(N/A) Given lines are:
$y=m_{1}x+c_{1}$ ..... $(1)$
$y=m_{2}x+c_{2}$ ..... $(2)$
$x=0$ ..... $(3)$
We know that the line $y=mx+c$ meets the line $x=0$ ($y$-axis) at the point $(0, c)$. Therefore,two vertices of the triangle formed by lines $(1)$,$(2)$,and $(3)$ are $P(0, c_{1})$ and $Q(0, c_{2})$.
The third vertex $R$ is obtained by solving equations $(1)$ and $(2)$:
$m_{1}x+c_{1} = m_{2}x+c_{2}$
$x(m_{1}-m_{2}) = c_{2}-c_{1}$
$x = \frac{c_{2}-c_{1}}{m_{1}-m_{2}}$
Substituting $x$ in $(1)$:
$y = m_{1}\left(\frac{c_{2}-c_{1}}{m_{1}-m_{2}}\right) + c_{1} = \frac{m_{1}c_{2}-m_{1}c_{1}+m_{1}c_{1}-m_{2}c_{1}}{m_{1}-m_{2}} = \frac{m_{1}c_{2}-m_{2}c_{1}}{m_{1}-m_{2}}$
So,$R = \left(\frac{c_{2}-c_{1}}{m_{1}-m_{2}}, \frac{m_{1}c_{2}-m_{2}c_{1}}{m_{1}-m_{2}}\right)$.
The area of the triangle with vertices $(x_{1}, y_{1}), (x_{2}, y_{2}), (x_{3}, y_{3})$ is $\frac{1}{2}|x_{1}(y_{2}-y_{3}) + x_{2}(y_{3}-y_{1}) + x_{3}(y_{1}-y_{2})|$.
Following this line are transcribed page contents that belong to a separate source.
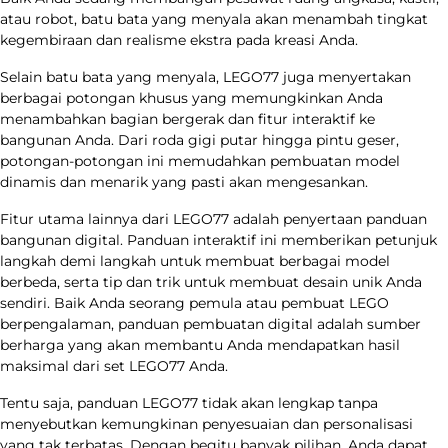
atau robot, batu bata yang menyala akan menambah tingkat
kegembiraan dan realisme ekstra pada kreasi Anda.
Selain batu bata yang menyala, LEGO77 juga menyertakan
berbagai potongan khusus yang memungkinkan Anda
menambahkan bagian bergerak dan fitur interaktif ke
bangunan Anda. Dari roda gigi putar hingga pintu geser,
potongan-potongan ini memudahkan pembuatan model
dinamis dan menarik yang pasti akan mengesankan.
Fitur utama lainnya dari LEGO77 adalah penyertaan panduan
bangunan digital. Panduan interaktif ini memberikan petunjuk
langkah demi langkah untuk membuat berbagai model
berbeda, serta tip dan trik untuk membuat desain unik Anda
sendiri. Baik Anda seorang pemula atau pembuat LEGO
berpengalaman, panduan pembuatan digital adalah sumber
berharga yang akan membantu Anda mendapatkan hasil
maksimal dari set LEGO77 Anda.
Tentu saja, panduan LEGO77 tidak akan lengkap tanpa
menyebutkan kemungkinan penyesuaian dan personalisasi
yang tak terbatas. Dengan begitu banyak pilihan, Anda dapat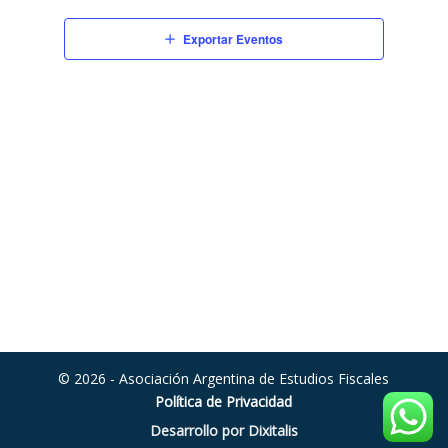
vistas
de
Exportar Eventos
Eventos
© 2026 - Asociación Argentina de Estudios Fiscales
Política de Privacidad
Desarrollo por Dixitalis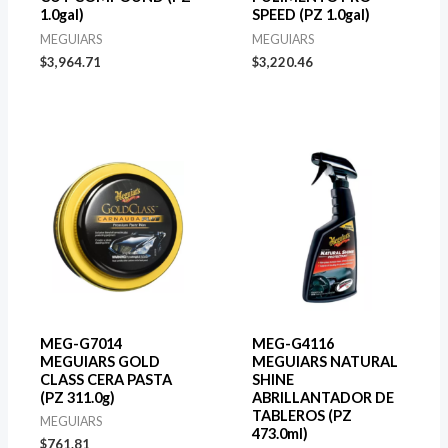
1.0gal)
SPEED (PZ 1.0gal)
MEGUIARS
MEGUIARS
$
3,964.71
$
3,220.46
MEG-G7014
MEG-G4116
MEGUIARS GOLD
MEGUIARS NATURAL
CLASS CERA PASTA
SHINE
(PZ 311.0g)
ABRILLANTADOR DE
TABLEROS (PZ
MEGUIARS
473.0ml)
$
761.81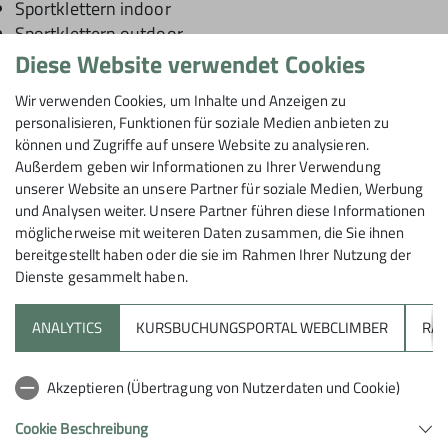
Sportklettern indoor
Sportklettern outdoor
Sportklettern Leistungssport
Diese Website verwendet Cookies
traditionelles Klettern
Wir verwenden Cookies, um Inhalte und Anzeigen zu
personalisieren, Funktionen für soziale Medien anbieten zu
Ausbildung Klettersport – mehr erfahren
können und Zugriffe auf unsere Website zu analysieren.
Außerdem geben wir Informationen zu Ihrer Verwendung
unserer Website an unsere Partner für soziale Medien, Werbung
und Analysen weiter. Unsere Partner führen diese Informationen
möglicherweise mit weiteren Daten zusammen, die Sie ihnen
bereitgestellt haben oder die sie im Rahmen Ihrer Nutzung der
Dienste gesammelt haben.
Ausbildung
ANALYTICS
KURSBUCHUNGSPORTAL WEBCLIMBER
RAP
Lass dich ausbilden!
Akzeptieren (Übertragung von Nutzerdaten und Cookie)
Fortbildung
Cookie Beschreibung
Hier findest du alle Informationen zur Ausbildung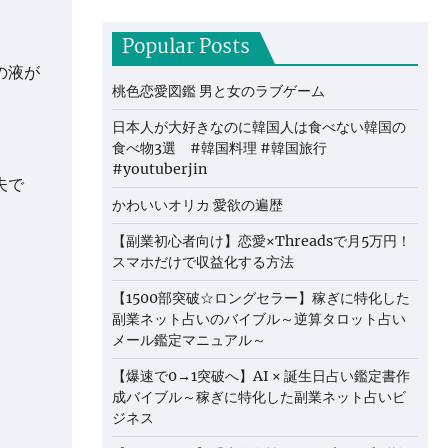
Popular Posts
の液が
桃色恋愛図鑑 男と女のラブゲーム
日本人が大好きなのに韓国人は食べない韓国の
食べ物3選 #韓国料理 #韓国旅行
#youtuberjin
夫で
かわいいオリカ 愛欲の遍歴
【副業初心者向け】恋愛×Threadsで月5万円！
スマホだけで収益化する方法
【1500部突破☆ロングセラー】稼ぎに特化した
副業ネット占いのバイブル～逆算タロット占い
メール鑑定マニュアル～
【爆速で0→1突破へ】AI × 誕生日占い鑑定書作
成バイブル～稼ぎに特化した副業ネット占いビ
ジネス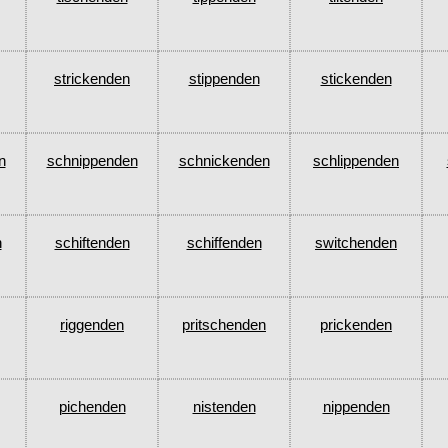
strickenden
stippenden
stickenden
n
schnippenden
schnickenden
schlippenden
n
schiftenden
schiffenden
switchenden
riggenden
pritschenden
prickenden
pichenden
nistenden
nippenden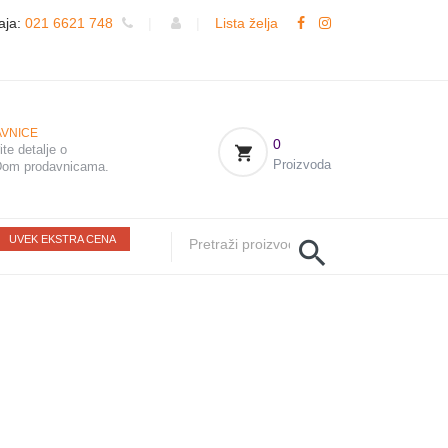
aja:
021 6621 748
|
|
Lista želja
VNICE
0
te detalje o
Proizvoda
om prodavnicama.
UVEK EKSTRA CENA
Here,vertices are $(0, c_{1}), (0, c_{2}), \left(\frac{c_{2}-c_{1}}{m_{1}-m_{2}}, \frac{m_{1}c_{2}-m_{2}c_{1}}{m_{1}-m_{2}}\right)$.
Area $= \frac{1}{2} |0(c_{2} - y_{R}) + 0(y_{R} - c_{1}) + \frac{c_{2}-c_{1}}{m_{1}-m_{2}}(c_{1}-c_{2})|$
Area $= \frac{1}{2} |\frac{-(c_{2}-c_{1})^{2}}{m_{1}-m_{2}}| = \frac{(c_{1}-c_{2})^{2}}{2|m_{1}-m_{2}|}$.